Problem: Return the records exactly, from the first line through the "개선안, KPI 재정의, 기능 설계로 전환합니다." line.

--- Information provided Enclosed Below ---

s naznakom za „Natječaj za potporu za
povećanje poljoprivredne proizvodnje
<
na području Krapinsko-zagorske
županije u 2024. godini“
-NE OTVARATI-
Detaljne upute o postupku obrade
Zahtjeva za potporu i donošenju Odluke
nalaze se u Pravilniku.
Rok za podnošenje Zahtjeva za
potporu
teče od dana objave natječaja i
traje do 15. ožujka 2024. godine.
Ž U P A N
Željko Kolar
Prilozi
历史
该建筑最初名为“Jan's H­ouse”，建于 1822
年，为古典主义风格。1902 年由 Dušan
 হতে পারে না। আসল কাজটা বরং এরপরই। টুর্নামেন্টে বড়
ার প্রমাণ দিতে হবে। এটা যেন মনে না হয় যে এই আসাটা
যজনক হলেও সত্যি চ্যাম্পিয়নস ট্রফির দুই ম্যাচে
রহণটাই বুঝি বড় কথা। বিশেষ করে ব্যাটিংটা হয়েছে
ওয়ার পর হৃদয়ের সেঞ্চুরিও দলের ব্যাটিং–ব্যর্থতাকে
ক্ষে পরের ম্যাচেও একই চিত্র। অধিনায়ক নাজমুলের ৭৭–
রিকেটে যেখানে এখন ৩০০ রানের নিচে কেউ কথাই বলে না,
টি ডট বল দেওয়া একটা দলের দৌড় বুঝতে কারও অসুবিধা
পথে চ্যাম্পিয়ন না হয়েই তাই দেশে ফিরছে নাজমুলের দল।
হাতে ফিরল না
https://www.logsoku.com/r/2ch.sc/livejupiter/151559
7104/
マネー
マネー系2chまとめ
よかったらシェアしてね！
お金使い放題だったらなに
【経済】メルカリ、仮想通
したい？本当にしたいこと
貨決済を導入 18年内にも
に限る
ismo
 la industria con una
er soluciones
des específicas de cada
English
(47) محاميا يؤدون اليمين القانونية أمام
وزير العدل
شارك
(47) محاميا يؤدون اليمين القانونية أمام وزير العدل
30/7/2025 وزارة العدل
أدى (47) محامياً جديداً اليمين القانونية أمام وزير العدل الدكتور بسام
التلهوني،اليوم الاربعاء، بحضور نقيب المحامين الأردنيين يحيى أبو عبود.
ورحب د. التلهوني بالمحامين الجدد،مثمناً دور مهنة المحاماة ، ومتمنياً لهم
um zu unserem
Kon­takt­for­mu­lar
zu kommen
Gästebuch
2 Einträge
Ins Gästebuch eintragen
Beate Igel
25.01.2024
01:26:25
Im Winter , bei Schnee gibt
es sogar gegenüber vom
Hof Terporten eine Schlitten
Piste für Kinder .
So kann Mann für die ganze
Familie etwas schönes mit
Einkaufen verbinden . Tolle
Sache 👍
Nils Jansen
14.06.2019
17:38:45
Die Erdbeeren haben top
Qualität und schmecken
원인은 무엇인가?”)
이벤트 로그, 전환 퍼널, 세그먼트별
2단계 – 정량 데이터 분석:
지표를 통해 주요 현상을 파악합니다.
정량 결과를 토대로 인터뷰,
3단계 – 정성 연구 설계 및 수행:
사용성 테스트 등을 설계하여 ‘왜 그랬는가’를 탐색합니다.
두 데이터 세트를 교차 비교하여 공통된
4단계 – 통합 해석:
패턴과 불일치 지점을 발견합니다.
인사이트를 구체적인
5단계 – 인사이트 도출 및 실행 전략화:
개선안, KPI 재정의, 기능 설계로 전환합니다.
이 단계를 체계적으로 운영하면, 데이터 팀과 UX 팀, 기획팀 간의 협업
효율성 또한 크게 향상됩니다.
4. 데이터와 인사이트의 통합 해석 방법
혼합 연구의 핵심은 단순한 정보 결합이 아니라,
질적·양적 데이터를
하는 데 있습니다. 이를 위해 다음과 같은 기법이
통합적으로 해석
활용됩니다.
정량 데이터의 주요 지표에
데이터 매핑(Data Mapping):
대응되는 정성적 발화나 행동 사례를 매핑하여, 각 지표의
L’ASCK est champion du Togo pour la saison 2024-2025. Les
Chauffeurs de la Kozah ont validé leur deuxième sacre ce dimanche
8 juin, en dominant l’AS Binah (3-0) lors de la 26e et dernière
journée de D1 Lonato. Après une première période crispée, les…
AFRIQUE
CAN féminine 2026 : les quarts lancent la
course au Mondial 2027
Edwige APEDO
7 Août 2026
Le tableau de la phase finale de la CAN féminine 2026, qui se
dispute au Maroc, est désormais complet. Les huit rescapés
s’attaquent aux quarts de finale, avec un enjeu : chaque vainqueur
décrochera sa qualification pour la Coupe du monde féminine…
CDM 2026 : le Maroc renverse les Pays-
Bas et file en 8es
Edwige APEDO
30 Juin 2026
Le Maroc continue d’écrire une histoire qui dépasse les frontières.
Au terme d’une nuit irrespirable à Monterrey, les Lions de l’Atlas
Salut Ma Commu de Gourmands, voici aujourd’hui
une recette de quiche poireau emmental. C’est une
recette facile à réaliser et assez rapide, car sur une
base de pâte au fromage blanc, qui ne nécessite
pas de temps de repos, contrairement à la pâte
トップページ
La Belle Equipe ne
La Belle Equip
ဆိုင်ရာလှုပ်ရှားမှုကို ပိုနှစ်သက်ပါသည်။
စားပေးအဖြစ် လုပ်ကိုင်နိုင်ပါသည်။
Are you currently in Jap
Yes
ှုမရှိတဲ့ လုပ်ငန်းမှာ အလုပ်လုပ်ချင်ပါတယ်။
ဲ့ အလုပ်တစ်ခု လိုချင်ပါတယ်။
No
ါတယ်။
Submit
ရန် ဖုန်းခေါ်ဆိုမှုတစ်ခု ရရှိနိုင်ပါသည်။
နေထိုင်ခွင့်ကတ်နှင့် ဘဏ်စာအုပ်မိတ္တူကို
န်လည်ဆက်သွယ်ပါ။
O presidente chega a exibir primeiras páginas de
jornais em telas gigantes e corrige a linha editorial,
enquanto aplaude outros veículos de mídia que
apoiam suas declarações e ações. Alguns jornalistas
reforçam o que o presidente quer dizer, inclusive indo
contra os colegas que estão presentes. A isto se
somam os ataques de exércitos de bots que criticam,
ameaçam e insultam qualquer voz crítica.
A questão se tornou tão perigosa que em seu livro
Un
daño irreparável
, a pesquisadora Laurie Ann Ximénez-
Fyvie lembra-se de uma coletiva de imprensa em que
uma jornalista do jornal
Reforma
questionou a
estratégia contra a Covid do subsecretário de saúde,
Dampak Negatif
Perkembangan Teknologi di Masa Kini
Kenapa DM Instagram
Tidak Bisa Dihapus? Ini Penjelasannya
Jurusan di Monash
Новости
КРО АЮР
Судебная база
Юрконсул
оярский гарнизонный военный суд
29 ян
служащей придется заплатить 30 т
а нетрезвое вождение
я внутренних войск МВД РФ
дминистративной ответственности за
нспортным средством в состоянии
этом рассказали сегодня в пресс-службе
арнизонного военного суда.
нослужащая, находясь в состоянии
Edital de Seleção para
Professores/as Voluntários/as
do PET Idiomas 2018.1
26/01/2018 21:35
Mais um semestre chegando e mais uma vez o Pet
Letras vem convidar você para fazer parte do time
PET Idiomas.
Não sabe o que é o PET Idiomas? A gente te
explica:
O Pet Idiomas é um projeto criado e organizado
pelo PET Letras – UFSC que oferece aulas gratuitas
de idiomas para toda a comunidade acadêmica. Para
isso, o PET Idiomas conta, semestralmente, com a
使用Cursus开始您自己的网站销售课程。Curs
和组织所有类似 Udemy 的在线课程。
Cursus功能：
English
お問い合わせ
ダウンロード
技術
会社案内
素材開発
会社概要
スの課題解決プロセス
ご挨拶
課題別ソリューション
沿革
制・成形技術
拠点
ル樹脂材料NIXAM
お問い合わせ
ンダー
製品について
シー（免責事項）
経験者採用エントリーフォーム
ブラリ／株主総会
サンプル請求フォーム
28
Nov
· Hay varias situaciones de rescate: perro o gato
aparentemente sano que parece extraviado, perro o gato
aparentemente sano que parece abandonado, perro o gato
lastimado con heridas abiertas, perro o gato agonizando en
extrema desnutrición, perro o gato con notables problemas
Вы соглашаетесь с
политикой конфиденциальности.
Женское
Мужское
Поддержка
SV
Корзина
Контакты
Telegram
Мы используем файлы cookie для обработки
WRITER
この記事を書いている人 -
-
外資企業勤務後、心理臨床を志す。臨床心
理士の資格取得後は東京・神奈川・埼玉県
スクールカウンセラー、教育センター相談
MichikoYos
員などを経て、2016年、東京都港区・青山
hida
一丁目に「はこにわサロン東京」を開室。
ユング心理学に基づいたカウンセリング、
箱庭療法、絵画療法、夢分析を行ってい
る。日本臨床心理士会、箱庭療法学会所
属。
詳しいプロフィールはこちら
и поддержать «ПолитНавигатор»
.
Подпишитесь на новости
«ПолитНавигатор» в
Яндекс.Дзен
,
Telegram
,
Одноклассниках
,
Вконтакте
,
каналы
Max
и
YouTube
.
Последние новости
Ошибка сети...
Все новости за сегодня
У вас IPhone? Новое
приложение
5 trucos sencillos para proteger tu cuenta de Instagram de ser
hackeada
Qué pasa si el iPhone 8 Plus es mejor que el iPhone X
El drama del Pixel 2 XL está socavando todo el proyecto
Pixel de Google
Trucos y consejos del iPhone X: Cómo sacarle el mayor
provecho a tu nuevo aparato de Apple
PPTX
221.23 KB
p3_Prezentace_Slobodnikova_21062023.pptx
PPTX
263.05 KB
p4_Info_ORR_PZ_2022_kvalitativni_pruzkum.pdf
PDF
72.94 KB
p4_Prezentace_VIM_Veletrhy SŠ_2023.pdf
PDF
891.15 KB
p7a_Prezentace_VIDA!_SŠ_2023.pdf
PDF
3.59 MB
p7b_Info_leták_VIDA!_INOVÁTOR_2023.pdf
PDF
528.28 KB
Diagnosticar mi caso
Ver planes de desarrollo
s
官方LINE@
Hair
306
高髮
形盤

--- End of Enclosed Information provided ---

Finished exercise:
s naznakom za „Natječaj za potporu za
povećanje poljoprivredne proizvodnje
<
na području Krapinsko-zagorske
županije u 2024. godini“
-NE OTVARATI-
Detaljne upute o postupku obrade
Zahtjeva za potporu i donošenju Odluke
nalaze se u Pravilniku.
Rok za podnošenje Zahtjeva za
potporu
teče od dana objave natječaja i
traje do 15. ožujka 2024. godine.
Ž U P A N
Željko Kolar
Prilozi
历史
该建筑最初名为“Jan's H­ouse”，建于 1822
年，为古典主义风格。1902 年由 Dušan
 হতে পারে না। আসল কাজটা বরং এরপরই। টুর্নামেন্টে বড়
ার প্রমাণ দিতে হবে। এটা যেন মনে না হয় যে এই আসাটা
যজনক হলেও সত্যি চ্যাম্পিয়নস ট্রফির দুই ম্যাচে
রহণটাই বুঝি বড় কথা। বিশেষ করে ব্যাটিংটা হয়েছে
ওয়ার পর হৃদয়ের সেঞ্চুরিও দলের ব্যাটিং–ব্যর্থতাকে
ক্ষে পরের ম্যাচেও একই চিত্র। অধিনায়ক নাজমুলের ৭৭–
রিকেটে যেখানে এখন ৩০০ রানের নিচে কেউ কথাই বলে না,
টি ডট বল দেওয়া একটা দলের দৌড় বুঝতে কারও অসুবিধা
পথে চ্যাম্পিয়ন না হয়েই তাই দেশে ফিরছে নাজমুলের দল।
হাতে ফিরল না
https://www.logsoku.com/r/2ch.sc/livejupiter/151559
7104/
マネー
マネー系2chまとめ
よかったらシェアしてね！
お金使い放題だったらなに
【経済】メルカリ、仮想通
したい？本当にしたいこと
貨決済を導入 18年内にも
に限る
ismo
 la industria con una
er soluciones
des específicas de cada
English
(47) محاميا يؤدون اليمين القانونية أمام
وزير العدل
شارك
(47) محاميا يؤدون اليمين القانونية أمام وزير العدل
30/7/2025 وزارة العدل
أدى (47) محامياً جديداً اليمين القانونية أمام وزير العدل الدكتور بسام
التلهوني،اليوم الاربعاء، بحضور نقيب المحامين الأردنيين يحيى أبو عبود.
ورحب د. التلهوني بالمحامين الجدد،مثمناً دور مهنة المحاماة ، ومتمنياً لهم
um zu unserem
Kon­takt­for­mu­lar
zu kommen
Gästebuch
2 Einträge
Ins Gästebuch eintragen
Beate Igel
25.01.2024
01:26:25
Im Winter , bei Schnee gibt
es sogar gegenüber vom
Hof Terporten eine Schlitten
Piste für Kinder .
So kann Mann für die ganze
Familie etwas schönes mit
Einkaufen verbinden . Tolle
Sache 👍
Nils Jansen
14.06.2019
17:38:45
Die Erdbeeren haben top
Qualität und schmecken
원인은 무엇인가?”)
이벤트 로그, 전환 퍼널, 세그먼트별
2단계 – 정량 데이터 분석:
지표를 통해 주요 현상을 파악합니다.
정량 결과를 토대로 인터뷰,
3단계 – 정성 연구 설계 및 수행:
사용성 테스트 등을 설계하여 ‘왜 그랬는가’를 탐색합니다.
두 데이터 세트를 교차 비교하여 공통된
4단계 – 통합 해석:
패턴과 불일치 지점을 발견합니다.
인사이트를 구체적인
5단계 – 인사이트 도출 및 실행 전략화:
개선안, KPI 재정의, 기능 설계로 전환합니다.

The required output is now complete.